Capital controls are limits, prohibitions, or transaction taxes that help regulate the flows of financial assets in and out of a country. They were once quite common but have been largely destroyed with much of the rich capitalist world’s embrace of neoliberal policies. In the European Union, for instance, they are illegal. A democratic socialist government should use them as a crucial tool for governing and guarding against capital flight.

But what if domestic firms put a hold on reinvestment and sat tight until the government fell apart? This might come as a surprise, but the financial sector itself offers new avenues for radical politics and a potential leverage against investment through slowdowns and capital strikes. The sector pours money into politics and helps staff the government with people drawn from it. It does its best to co-opt regulators; where it doesn’t, finance works to stay one step ahead of them in a byzantine game of regulation. It also exercises massive structural power — a decline in stock values, because of investors dumping assets, leads to investment slowdowns and erodes people’s savings in their retirement funds.

If financial flows are reallocated, they might neutralize the ill effects of disinvestment that have killed socialist experiments in the past.

Public banking is typically thought of in terms of the development strategies it might promote: financial flows might be reallocated into renewables and zero-carbon sources, worker housing, infrastructure, green tech, and public jobs. But public banking might also make socialist governments more durable if investments are strategically allocated to counter investment slowdowns.

Imagine if democratic socialist governments anticipated a capital strike by allocating investment into green jobs in areas most likely to be hit ahead of time. In such a scenario, public investment could operate like a strike fund for society against capital.
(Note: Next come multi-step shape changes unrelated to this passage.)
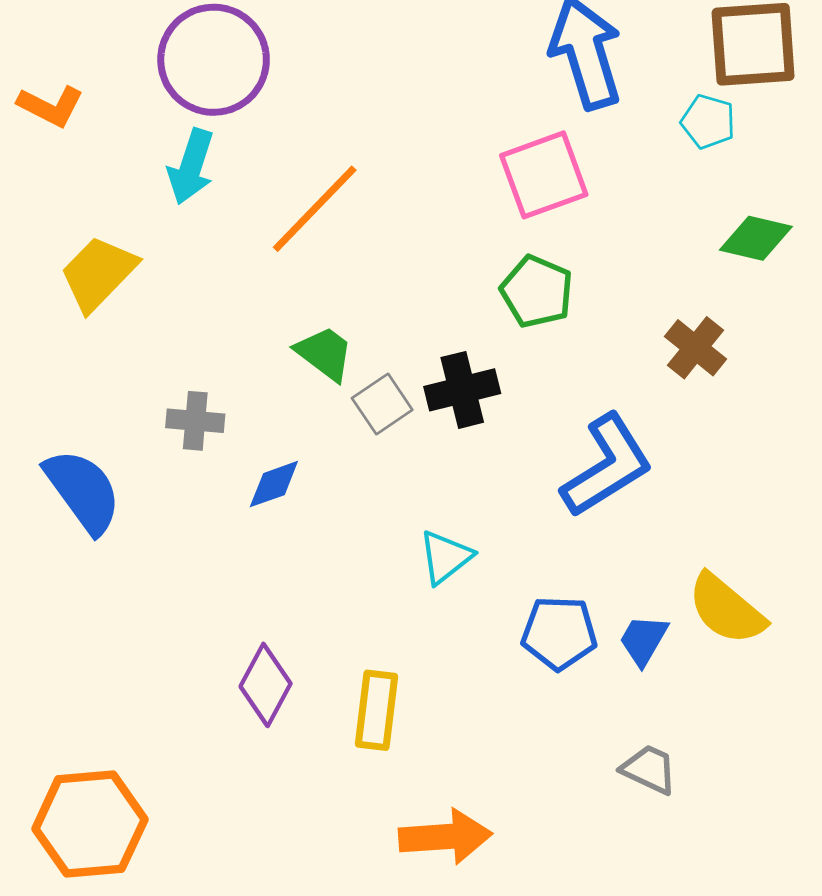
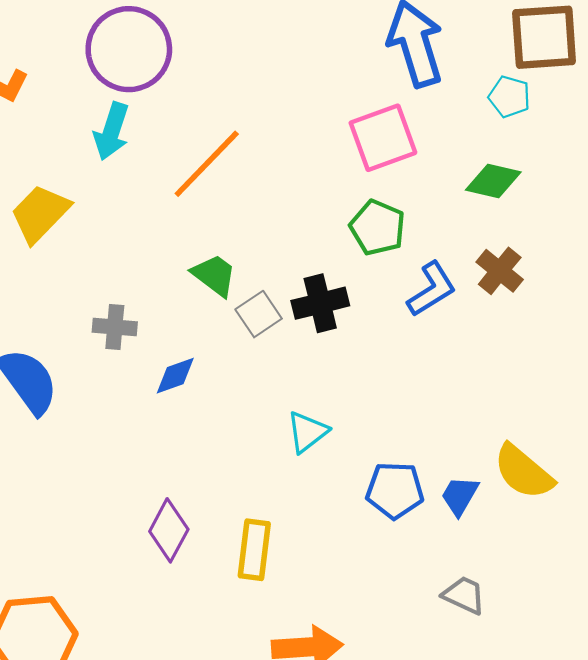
green diamond: (756, 238) -> (493, 181), moved
blue L-shape: (607, 466) -> (432, 289), moved, size x0.7

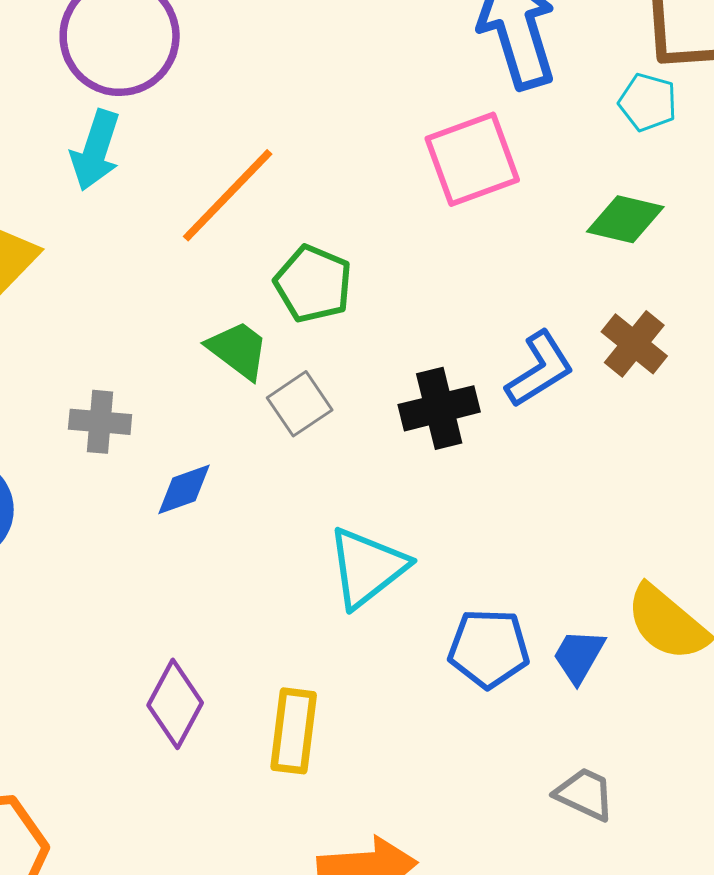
green pentagon: (378, 228) -> (313, 284), moved
black cross: (320, 303) -> (439, 408), moved
cyan triangle: (307, 432) -> (367, 567), size x1.4

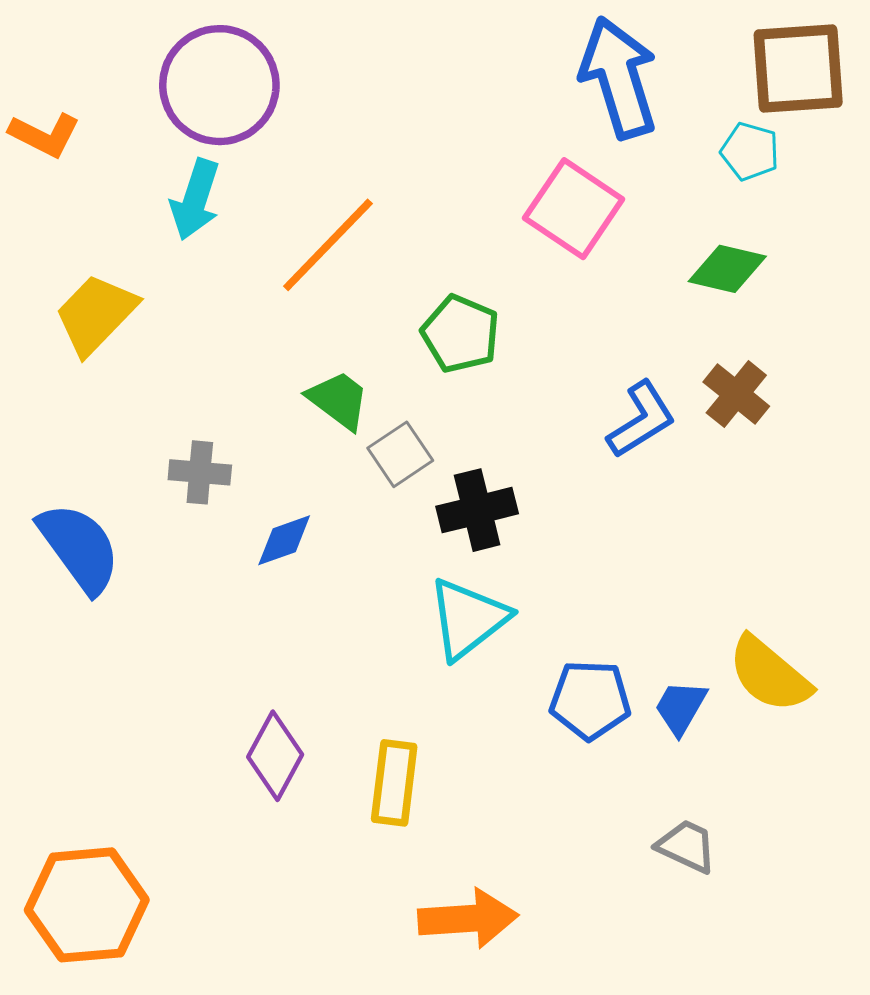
pink square: (472, 159) -> (574, 209), turned -36
green pentagon: (313, 284) -> (461, 334), moved
black cross: (439, 408) -> (477, 510), moved

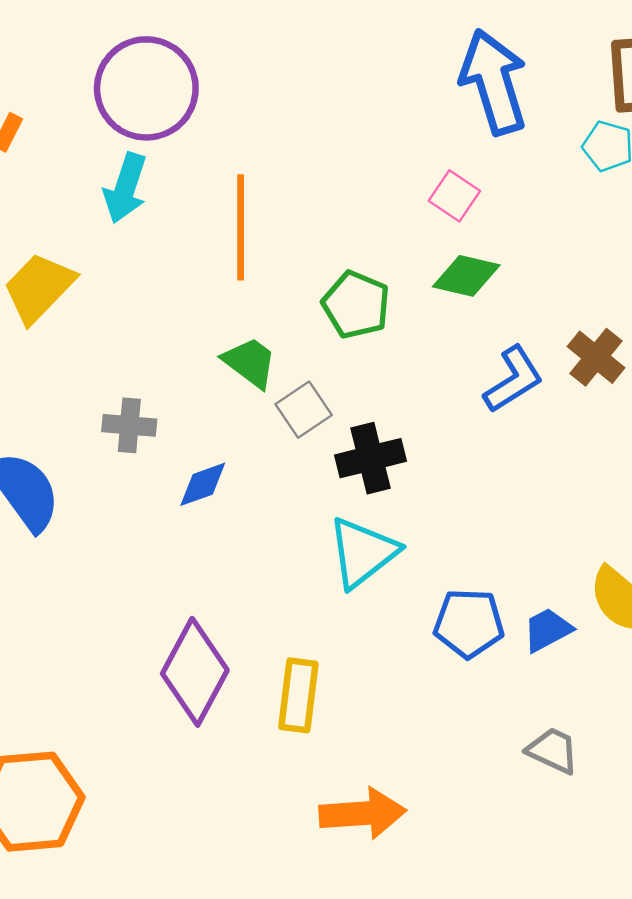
pink square: (574, 209) -> (454, 196), size x0.6
orange line: (328, 245) -> (241, 227), turned -44
green diamond: (727, 269) -> (466, 276), moved
blue trapezoid: (681, 708) -> (547, 630), turned 32
purple diamond: (275, 756) -> (195, 672), size x1.4

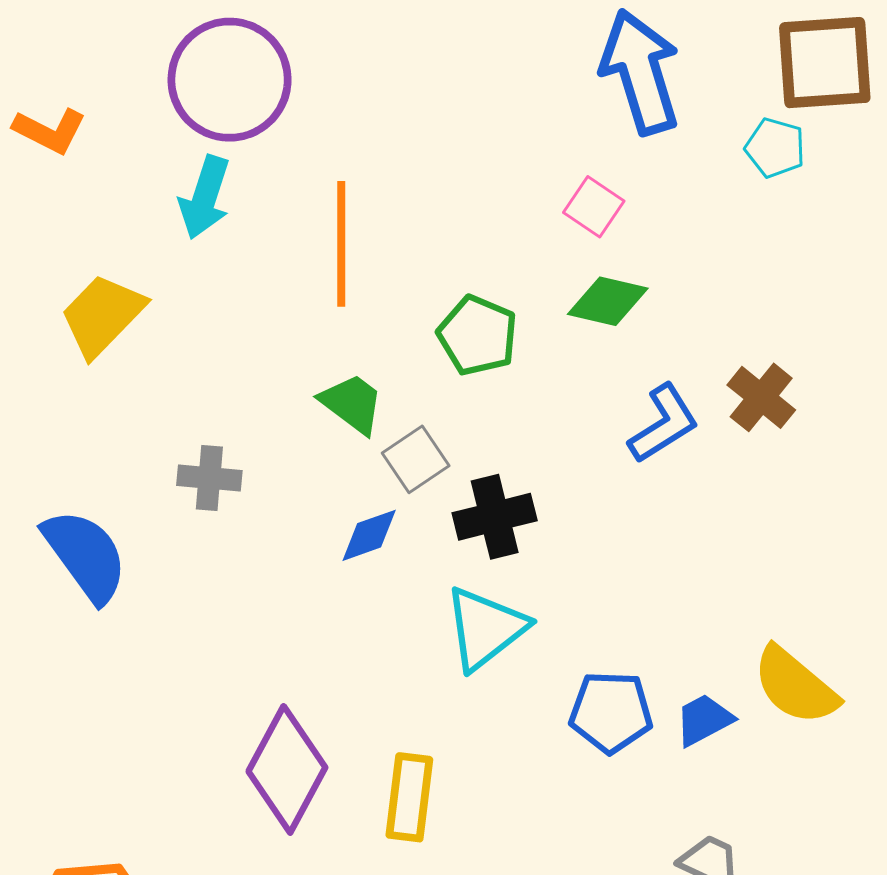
blue diamond: (203, 484) -> (369, 535), moved

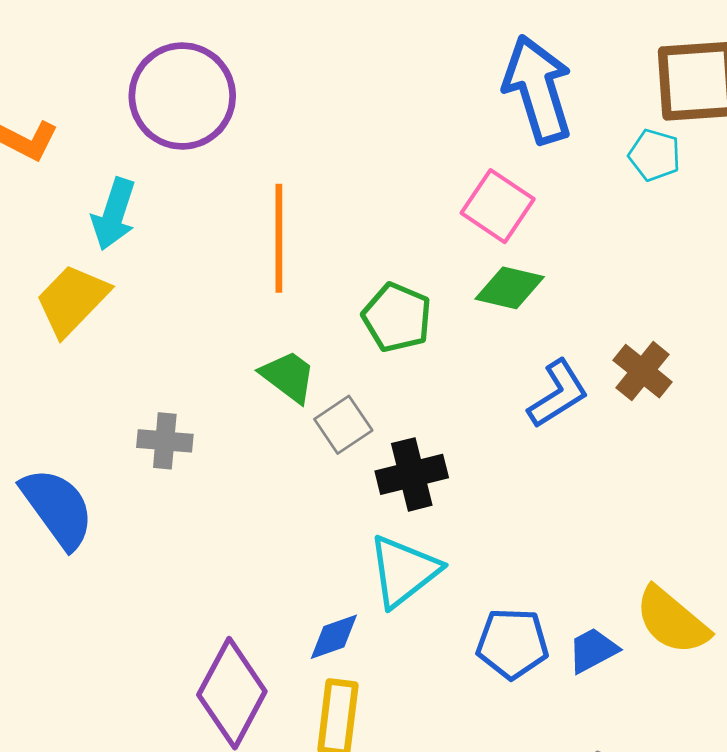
cyan arrow: (205, 197) -> (114, 214), moved
pink square: (594, 207) -> (498, 206), size x1.4
blue diamond: (369, 535) -> (334, 637), moved

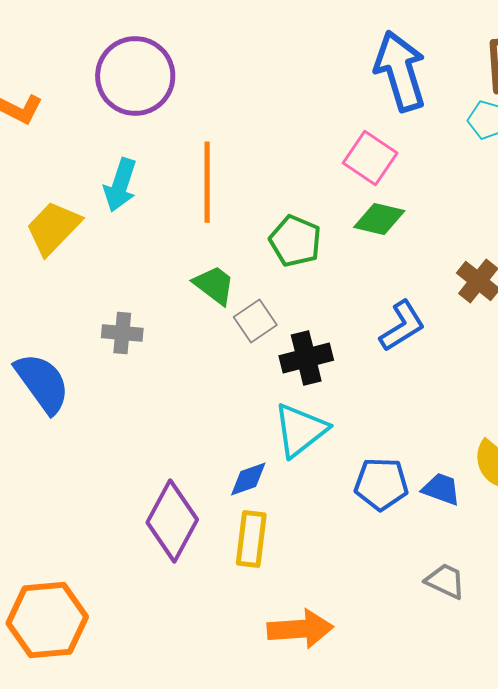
cyan arrow: (114, 214) -> (120, 185), moved
blue L-shape: (558, 394) -> (402, 326), moved
blue trapezoid: (593, 650) -> (441, 489), turned 48

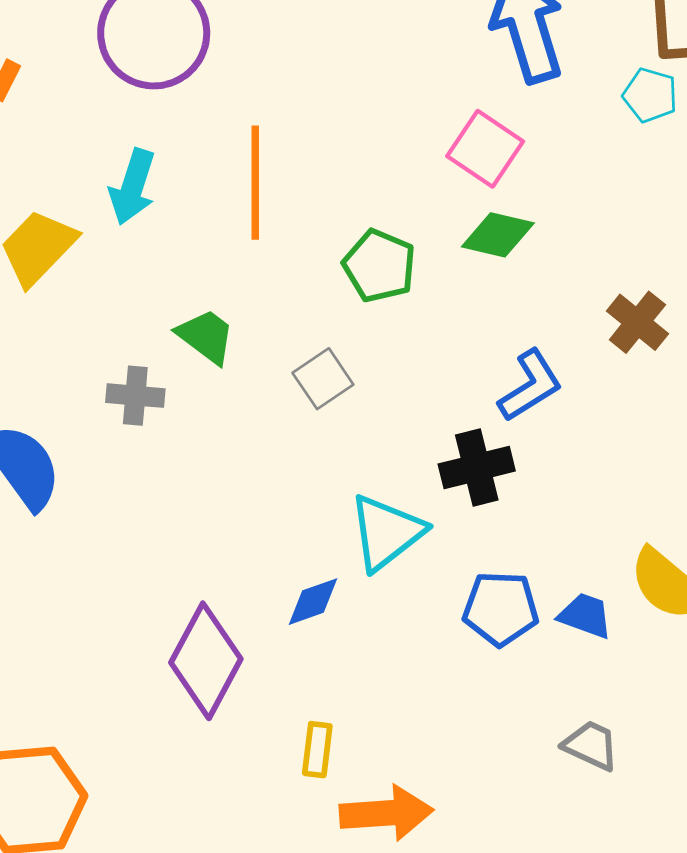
green trapezoid: (214, 285) -> (206, 336), moved
black cross: (306, 358) -> (477, 468), moved
yellow rectangle: (251, 539) -> (317, 750), moved, size x0.7

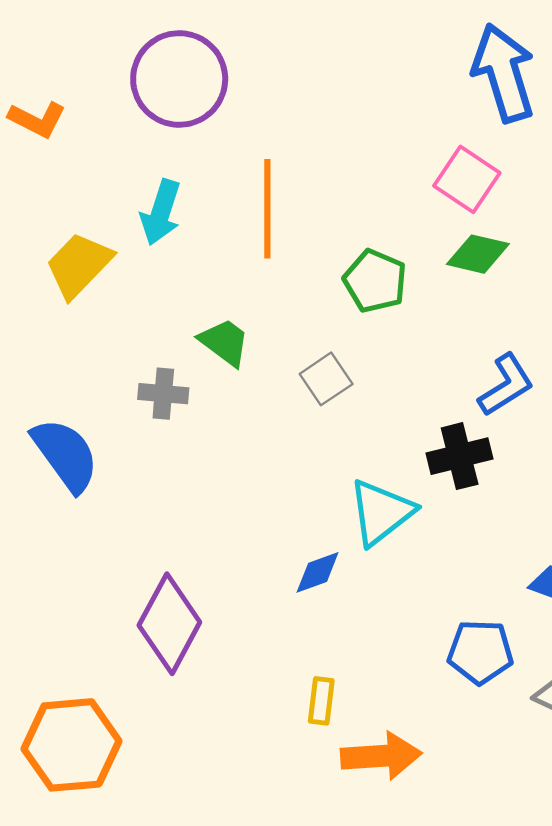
blue pentagon: (501, 609) -> (480, 652), moved
purple diamond: (206, 661) -> (169, 624), moved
Beyond direct lobbying and interpersonal pressure, the basic tools that capital has to undermine a democratic socialist government are capital flight, capital disinvestment, or being punished by international product and capital markets. But governments are not simply helpless. They can install capital controls, direct state investment into areas hit by slowdown, issue guaranteed rates of return on investment into certain areas, use “helicopter money” from the Federal Reserve in a way similar to the one proposed by Corbyn’s “People’s Quantitative Easing,” and regulate or socialize bank assets and manage portfolios for more social ends. And, in doing so, they would not only weaken the power of business, but they could promote an alternative just and green industrial policy.

The Inside Strategy

In other words, a Bernie Sanders presidency isn’t just doomed to fail if it were to go up against the forces of capital. Bernie would have options. And while it may seem early to do so, his campaign — and the rest of the Left — would do well to start thinking about how to use those options right now.

Debate over policy reform shouldn’t just concern economic feasibility but also how the reforms themselves might alter the balance of class forces. There is no royal road to democratic socialism, and the paths we have are covered in pitfalls. The best chance we have is to navigate that path with no illusions.

Finance is both our biggest enemy and our best tool. A viable democratic socialist government in the United States would need to weaken the power of Wall Street by controlling it for social ends. Thinking strategically about policy means thinking through how we can do this.